Иван Толстой: Мы продолжаем знакомить вас с передачами Марии Розановой «Мы заграницей», которые готовились в нашей парижской студии. Получасовой выпуск на тему постыден ли физический труд? Эфир 30-го марта 77-го года.

Мария Розанова: Время от времени на станицах советской прессы появляются статьи про нас, про новых эмигрантов, про нашу жизнь здесь, заграницей. Написаны они всегда по одному шаблону — сначала со злобой рассказывается, какие мы все плохие, а потом, со злорадством, как нас всех покарала судьба, как нам трудно и как нам плохо. И с большим удовольствием советские газеты смакуют такие фразы и сюжеты:

«Бывший стоматолог моет пробирки в лаборатории».
Или:
“Певец, солист Москонцерта, подвизается в ночном кафе”.
Или:
“Инженер вынужден работать каменщиком”.
Или:
“Литератор, не нашедший себе применения, нажимает кнопки в лифте”.

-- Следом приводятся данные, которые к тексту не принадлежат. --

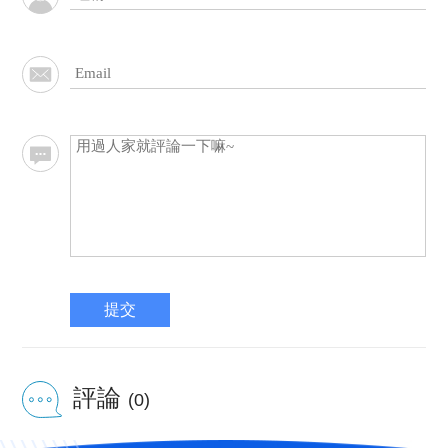
提交
評論
(0)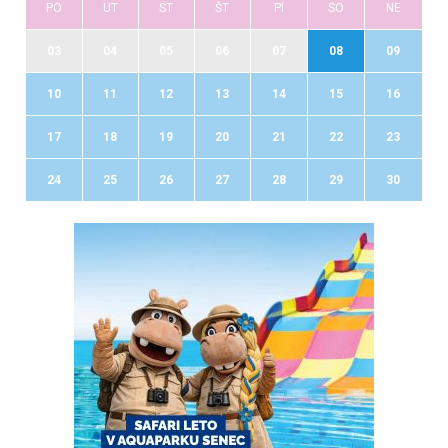
PO
UT
ST
ŠT
PI
SO
NE
03
04
05
06
07
08
09
10
11
12
13
14
15
16
17
18
19
20
21
22
23
24
25
26
27
28
29
30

И мы испытываем мучительную неловкость: в самом деле, как мы низко пали! И далеко не сразу, не в один день, и даже не в один год появляется ощущение, что если мы о труде каменщика и лифтера думаем, как о падении, значит, в нашем сознании, в нашей психике что-то выращено не так. Вот этой проблеме — нашему советскому отношению к труду и отношению к труду здесь, заграницей — мы и посвящаем сегодняшнюю передачу.